Edna Anne Wheeler Ballard, also known as Lotus Ray King (June 25, 1886 – February 10, 1971), was an American theosopher who co-founded the Saint Germain Foundation and served a co-leader of the I AM Movement with her husband Guy Ballard. In 1944, Ballard and her son Donald Ballard were charged with mail fraud and their court case would eventually be ruled by the US Supreme Court as United States v. Ballard where the charges were ultimately dismissed, on the basis of the court system incorrectly attempting to consider validity of their religious beliefs. Ballard's work with the I AM Movement is considered a predecessor to the current new age movement.

==Early life and education==

Edna Anne Wheeler was born in 1886 in Burlington, Iowa. Her mother was Anna Hewitt Pearce and her father was Edward G. Wheeler, a railway clerk. Ballard became a concert harpist in 1912. In 1916, Ballard married Guy W. Ballard. Two years later in 1918, she had a child with Guy named Donald.

==I AM Movement==

The couple resided in Chicago, Illinois. Ballard began working at the Philosopher's Nook, an occult bookstore. She also served as an editor of American Occultists. Guy was also interested in the occult, and while hiking at Mount Shasta in California in September 1931, he met an individual who claimed to be Saint Germain. Ballard called Saint Germain an "ascended master." Guy wrote back to Ballard, telling her about his interaction(s) with St. Germain. In 1931, the couple founded the Saint Germain Foundation and Saint Germain Press in Chicago. The called the umbrella over the two organizations the I AM Movement.

Ballard's role within the Movement was as an "accredited messenger of the ascended masters," alongside Guy. However, Ballard eventually took a step back as Guy led the organizations, serving as the primary messenger for St. Germain and other masters, including Jesus. The Ballards believed in past lives, with Elizabeth believing she was Elizabeth I and Joan of Arc in her past lives.

In 1939, Guy Ballard died and their son Donald became the leader of the I AM Movement. Prior to his father's death, Donald also served as a messenger per the wishes of St. Germain.
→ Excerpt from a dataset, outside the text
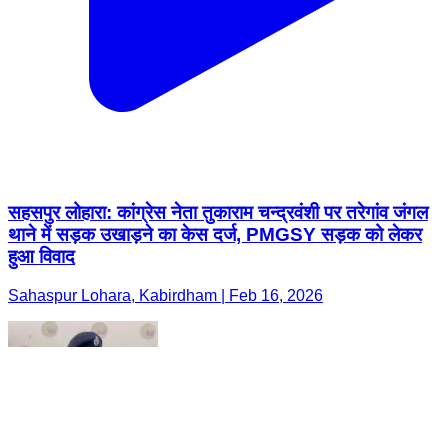
सहसपुर लोहारा: कांग्रेस नेता तुकाराम चन्द्रवंशी पर तरेगांव जंगल
थाने में सड़क उखाड़ने का केस दर्ज, PMGSY सड़क को लेकर
हुआ विवाद
Sahaspur Lohara, Kabirdham | Feb 16, 2026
However, both he and Elizabeth did not serve as primary messenger. Shortly thereafter, Elizabeth, Donald and other staff members were charged with mail fraud, with the charge being that the Movement was attempting to defraud mail recipients into joining a religion that was known to be false. Ballard was convicted twice, and the second time after a ruling was overturned. The case went to the US Supreme Court and was ruled as United States v. Ballard. Ballard, 322 U.S. 78 (1944) "Whether a religious belief is true or false is irrelevant to a judicial determination, as long as the belief is sincerely held." In other words, Ballard was found not guilty.

Ballard eventually began serving as a "messenger" for St. Germain and other masters in the fifties and in the sixties she hosted a radio show.

==Later life and legacy==

Ballard died in February 1971 in Chicago. After her death, the Saint Germain Foundation and press were operated by the board of directors and select "appointed messengers". Additionally, no other movement members, including appointment messengers, have served as direct messengers of the masters, including St. Germain. During her role as messenger, Ballard left over 2,000 recordings of messages from St. Germain and the masters.